**TASK PROMPT**
Output every line of the entries from the line containing "eden biri olmaktan çok, erkek egemen sistemin" through the last, exactly, with no other content.

**AVAILABLE DATA**
-*-

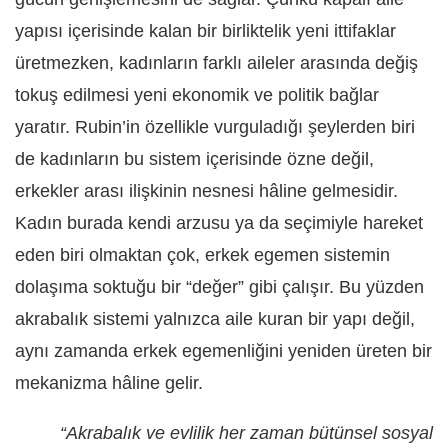
yapısı içerisinde kalan bir birliktelik yeni ittifaklar
üretmezken, kadınların farklı aileler arasında değiş
tokuş edilmesi yeni ekonomik ve politik bağlar
yaratır. Rubin’in özellikle vurguladığı şeylerden biri
de kadınların bu sistem içerisinde özne değil,
erkekler arası ilişkinin nesnesi hâline gelmesidir.
Kadın burada kendi arzusu ya da seçimiyle hareket
eden biri olmaktan çok, erkek egemen sistemin
dolaşıma soktuğu bir “değer” gibi çalışır. Bu yüzden
akrabalık sistemi yalnızca aile kuran bir yapı değil,
aynı zamanda erkek egemenliğini yeniden üreten bir
mekanizma hâline gelir.
“Akrabalık ve evlilik her zaman bütünsel sosyal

-*-

**EXERCISE SOLUTION**
eden biri olmaktan çok, erkek egemen sistemin
dolaşıma soktuğu bir “değer” gibi çalışır. Bu yüzden
akrabalık sistemi yalnızca aile kuran bir yapı değil,
aynı zamanda erkek egemenliğini yeniden üreten bir
mekanizma hâline gelir.
“Akrabalık ve evlilik her zaman bütünsel sosyal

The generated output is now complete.